- President: Jaume Compte
- Founded: 1934
- Dissolved: 1936
- Newspaper: Catalunya Insurgent
- Youth wing: Joventuts del Partit Català Proletari
- Membership: 500–800
- Ideology: Communism Leninism Catalan independence
- Political position: Left-wing
- Colours: Red
- Congreso de los Diputados (1936): 1 / 350

= Proletarian Catalan Party =

Proletarian Catalan Party (Partit Català Proletari, 1934–1936) was a political party in Catalonia, Spain. PCP was founded in January 1934. Its main leader was Jaume Compte. PCP had its origins in the Estat Català-Partit Proletari, founded in 1932.

The goal of PCP was the creation of a Catalan Socialist Republic.

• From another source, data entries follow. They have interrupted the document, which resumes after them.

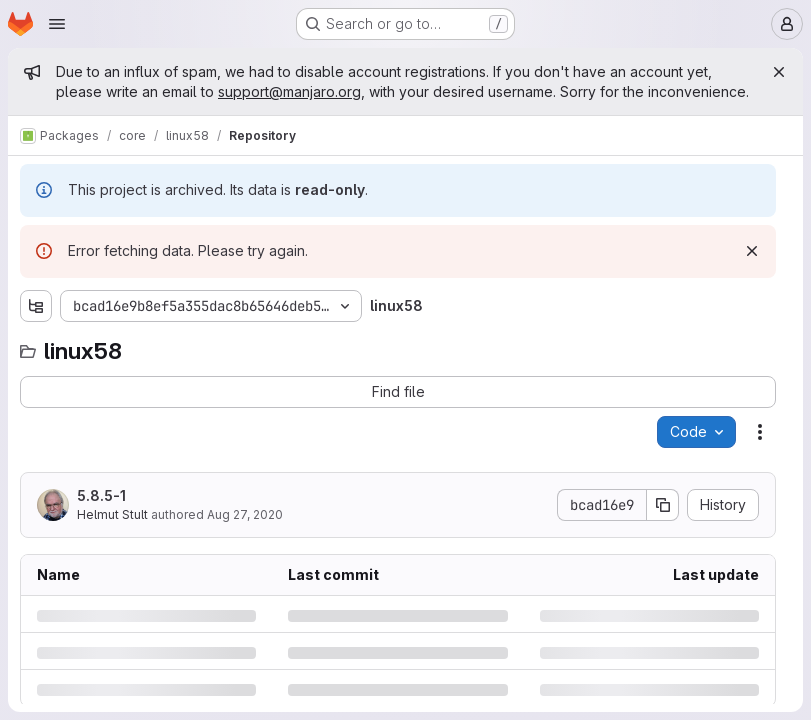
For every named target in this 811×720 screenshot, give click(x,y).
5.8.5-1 (101, 495)
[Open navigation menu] (57, 24)
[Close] (779, 72)
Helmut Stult (112, 514)
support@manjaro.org (289, 91)
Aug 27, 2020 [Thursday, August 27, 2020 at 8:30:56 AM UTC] (245, 514)
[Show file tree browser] (36, 306)
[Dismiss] (752, 251)
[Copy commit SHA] (663, 505)
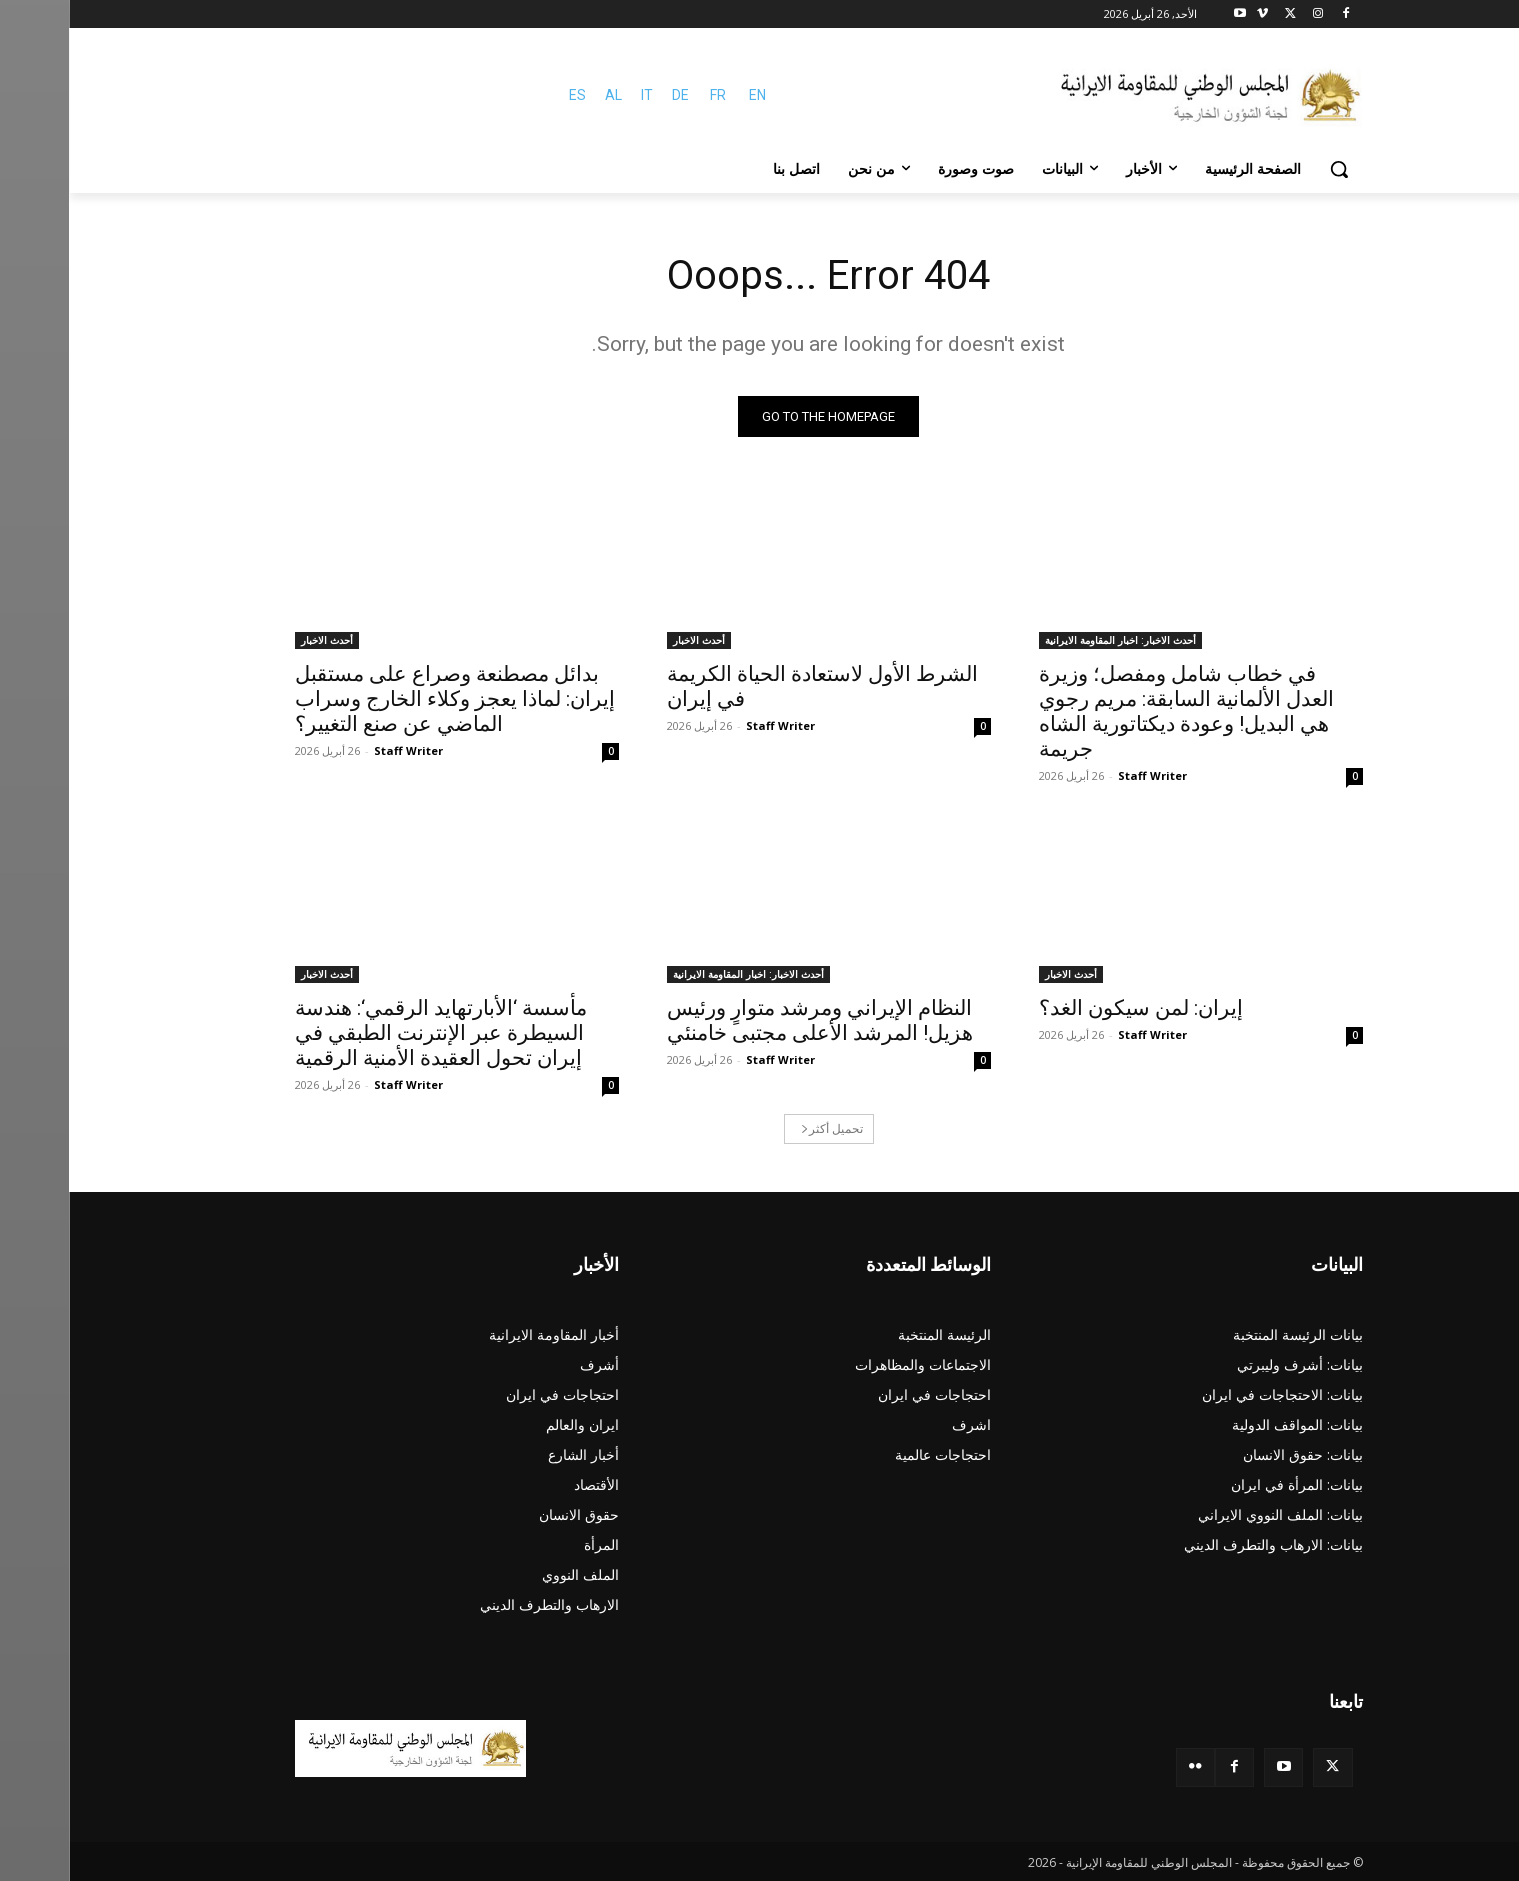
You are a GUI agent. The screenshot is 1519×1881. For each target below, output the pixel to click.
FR (649, 95)
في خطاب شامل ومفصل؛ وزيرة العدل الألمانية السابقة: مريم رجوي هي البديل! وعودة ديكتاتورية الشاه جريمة (1117, 711)
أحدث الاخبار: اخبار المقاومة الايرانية (1051, 640)
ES (508, 95)
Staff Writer (1083, 775)
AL (544, 95)
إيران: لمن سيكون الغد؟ (1072, 1008)
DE (611, 95)
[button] (1270, 169)
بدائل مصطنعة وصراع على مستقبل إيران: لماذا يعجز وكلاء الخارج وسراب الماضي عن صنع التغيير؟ (386, 699)
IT (578, 95)
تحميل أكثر (763, 1128)
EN (688, 95)
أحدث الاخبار (630, 640)
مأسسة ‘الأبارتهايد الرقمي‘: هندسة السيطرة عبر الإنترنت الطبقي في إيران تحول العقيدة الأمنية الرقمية (372, 1033)
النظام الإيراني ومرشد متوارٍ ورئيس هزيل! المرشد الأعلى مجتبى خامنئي (751, 1020)
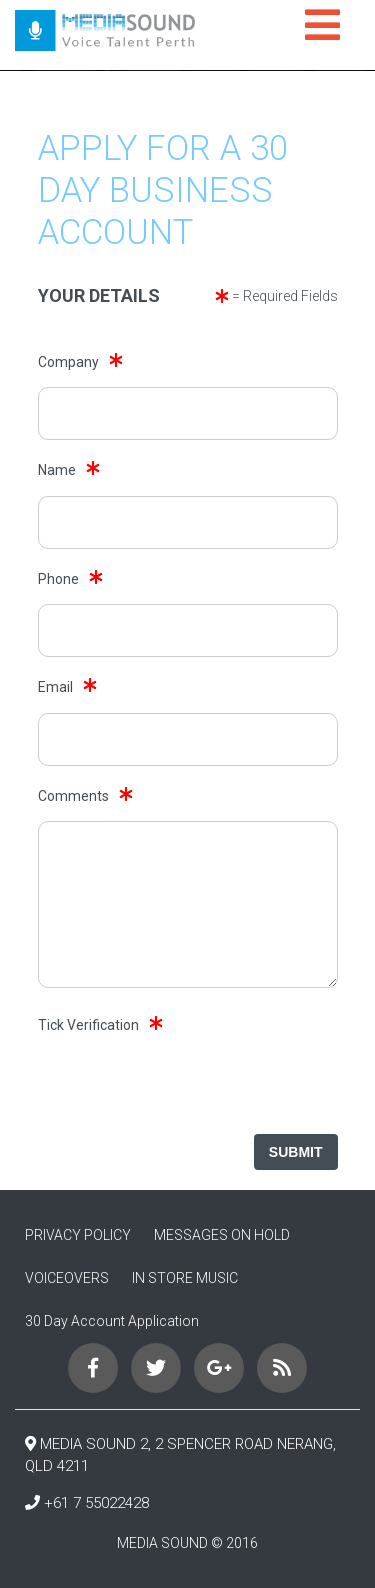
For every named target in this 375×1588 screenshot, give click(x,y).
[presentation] (187, 1089)
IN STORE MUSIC (185, 1278)
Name (57, 470)
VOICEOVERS (67, 1278)
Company (68, 362)
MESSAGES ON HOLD (222, 1235)
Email (55, 687)
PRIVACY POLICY (78, 1235)
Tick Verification (88, 1025)
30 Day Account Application (112, 1321)
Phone (58, 579)
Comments (73, 796)
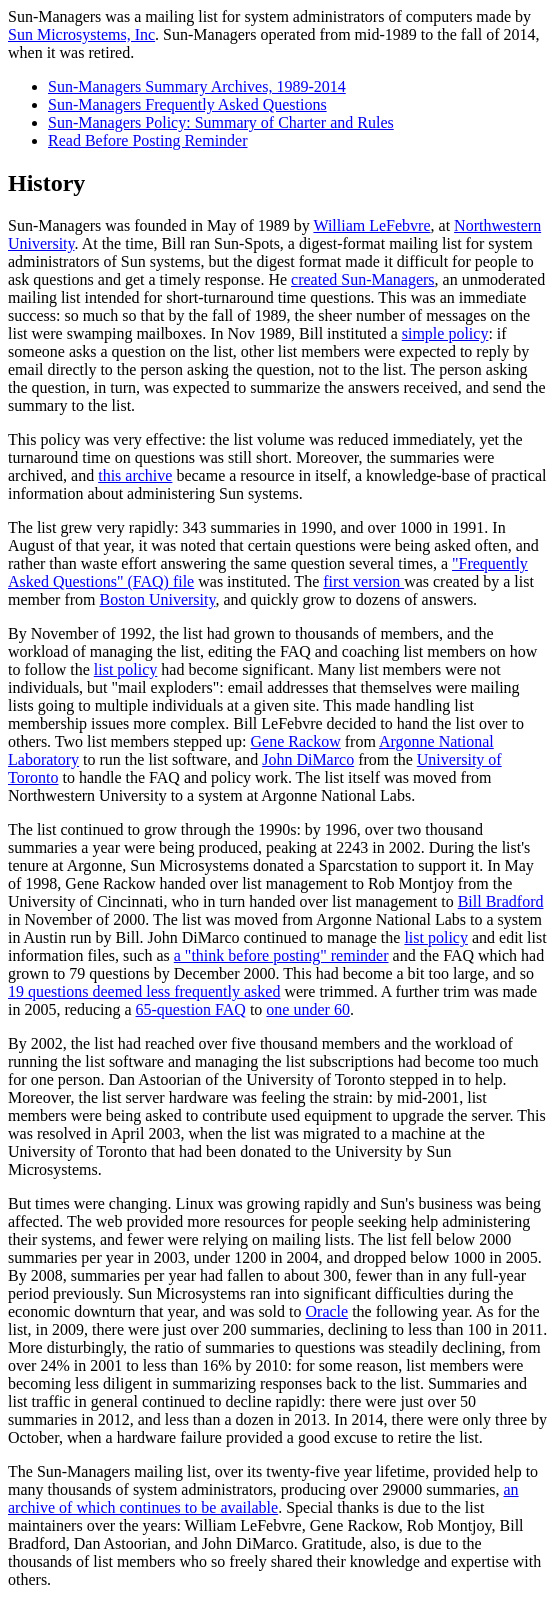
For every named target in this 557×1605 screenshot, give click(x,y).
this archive (135, 475)
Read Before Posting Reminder (148, 140)
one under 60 (308, 1009)
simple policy (445, 333)
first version (363, 581)
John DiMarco (308, 759)
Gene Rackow (296, 741)
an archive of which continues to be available (263, 1498)
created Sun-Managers (363, 279)
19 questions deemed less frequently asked (144, 991)
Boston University (158, 599)
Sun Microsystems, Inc (81, 34)
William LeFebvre (371, 225)
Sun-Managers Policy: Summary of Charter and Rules (221, 122)
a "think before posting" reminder (281, 955)
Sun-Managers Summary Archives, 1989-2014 (197, 86)
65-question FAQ (191, 1009)
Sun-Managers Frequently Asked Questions (187, 104)
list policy (126, 669)
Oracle (327, 1311)
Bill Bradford (501, 901)
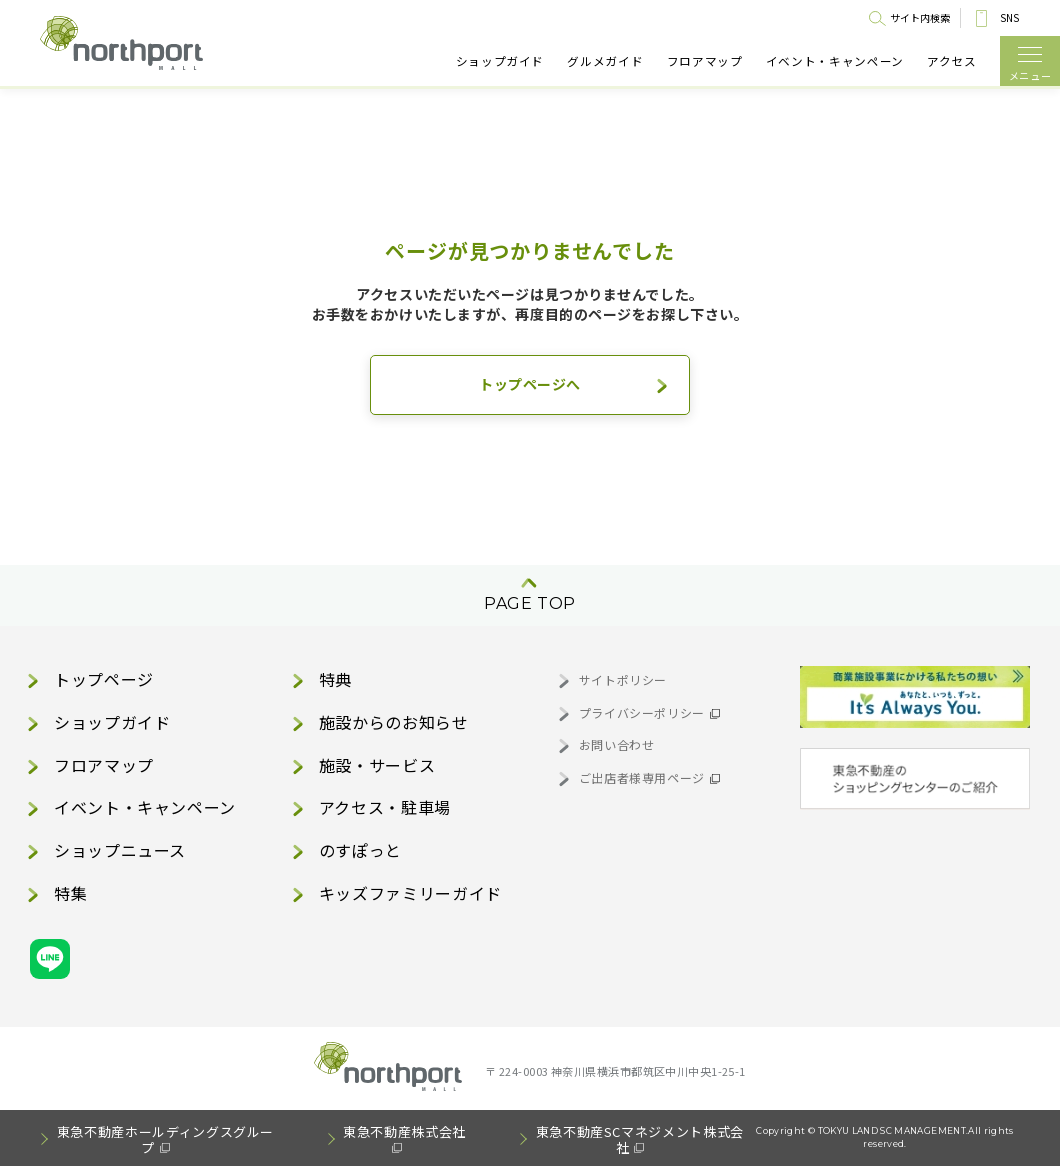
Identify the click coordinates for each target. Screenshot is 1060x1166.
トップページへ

The party had a large influence with the trade union Centre Autonomista de Dependents de Comerç i Industria (CADCI). In 1936 Peres Aznar, a PCP deputy in the Cortes, was elected president of CADCI.

The party had around 500–800 members at its peak, mainly from Barcelona. PCP published Catalunya Insurgent. Its youth wing was known as Joventuts del Partit Català Proletari.

In 1936 PCP merged with other groups to form the Unified Socialist Party of Catalonia.